Consider the following reaction: 2 SO₂(g) + O₂(g) ⇌ 2 SO₃(g). If you decrease the volume of the reaction chamber, you would observe?

1) An increase in the concentration of SO₂(g)
2) An increase in the concentration of O₂(g)
3) An increase in the concentration of SO₃(g)
4) No change in the concentrations of the reactants or products

Answer 1

Decreasing the volume of the reaction chamber for the equilibrium mixture of 2 SO2(g) + O2(g) ⇌ 2 SO3(g) will result in an increase in the concentration of SO3(g) as the equilibrium shifts

Step-by-step explanation:

When the volume of the reaction chamber containing the equilibrium mixture of 2 SO2(g) + O2(g) ⇌ 2 SO3(g) is decreased, the system will respond according to Le Chatelier's Principle. This principle indicates that the equilibrium will shift to minimize the effect of the change. In this case, decreasing volume increases pressure, and the reaction will shift towards the side with fewer moles of gas.

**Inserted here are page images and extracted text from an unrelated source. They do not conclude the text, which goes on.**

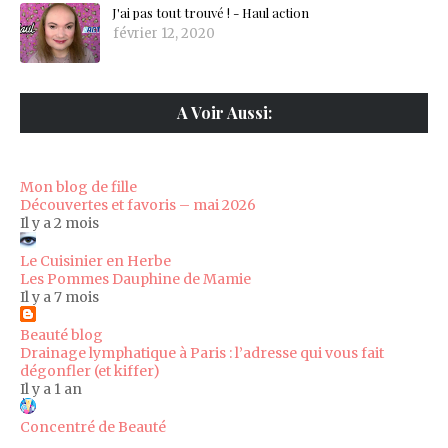
J'ai pas tout trouvé ! - Haul action
février 12, 2020
A Voir Aussi:
Mon blog de fille
Découvertes et favoris – mai 2026
Il y a 2 mois
Le Cuisinier en Herbe
Les Pommes Dauphine de Mamie
Il y a 7 mois
Beauté blog
Drainage lymphatique à Paris : l’adresse qui vous fait
dégonfler (et kiffer)
Il y a 1 an
Concentré de Beauté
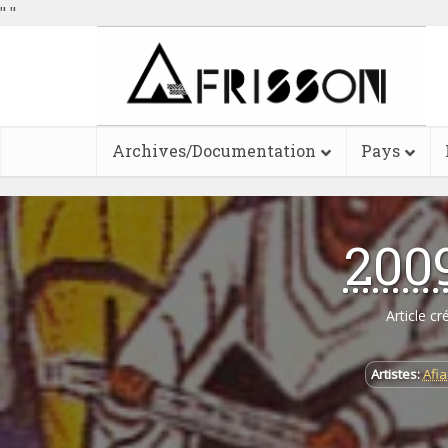
"
"
Archives/Documentation
Pays
2009
Article cr
Artistes:
Afia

Since the reaction produces 2 moles of SO3 for every 3 moles of reactants consumed (2 SO2 and 1 O2), the equilibrium will shift to the right, towards the products. As a result, there will be an increase in the concentration of SO3(g), while the concentration of SO2(g) and O2(g) will decrease.

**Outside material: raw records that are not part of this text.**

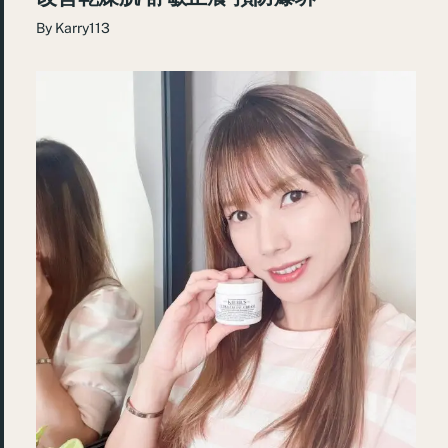
By
Karry113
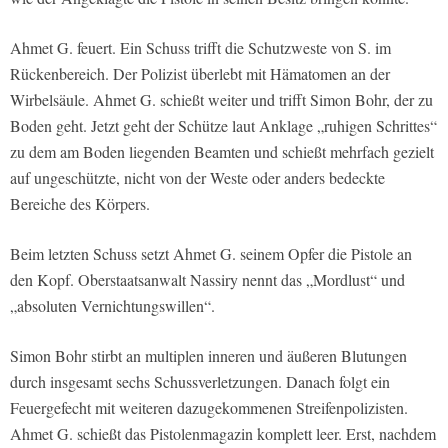
Ahmet G. feuert. Ein Schuss trifft die Schutzweste von S. im
Rückenbereich. Der Polizist überlebt mit Hämatomen an der
Wirbelsäule. Ahmet G. schießt weiter und trifft Simon Bohr, der zu
Boden geht. Jetzt geht der Schütze laut Anklage „ruhigen Schrittes“
zu dem am Boden liegenden Beamten und schießt mehrfach gezielt
auf ungeschützte, nicht von der Weste oder anders bedeckte
Bereiche des Körpers.
Beim letzten Schuss setzt Ahmet G. seinem Opfer die Pistole an
den Kopf. Oberstaatsanwalt Nassiry nennt das „Mordlust“ und
„absoluten Vernichtungswillen“.
Simon Bohr stirbt an multiplen inneren und äußeren Blutungen
durch insgesamt sechs Schussverletzungen. Danach folgt ein
Feuergefecht mit weiteren dazugekommenen Streifenpolizisten.
Ahmet G. schießt das Pistolenmagazin komplett leer. Erst, nachdem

A decrease in the volume of the reaction chamber will shift the equilibrium towards the side with fewer moles of gas. In this reaction, the forward reaction produces 2 moles of SO₃(g), while the reverse reaction requires 4 moles of gas. Therefore, decreasing the volume will shift the equilibrium to the right, increasing the concentration of SO₃(g).

So, the correct answer is option 3) An increase in the concentration of SO₃(g).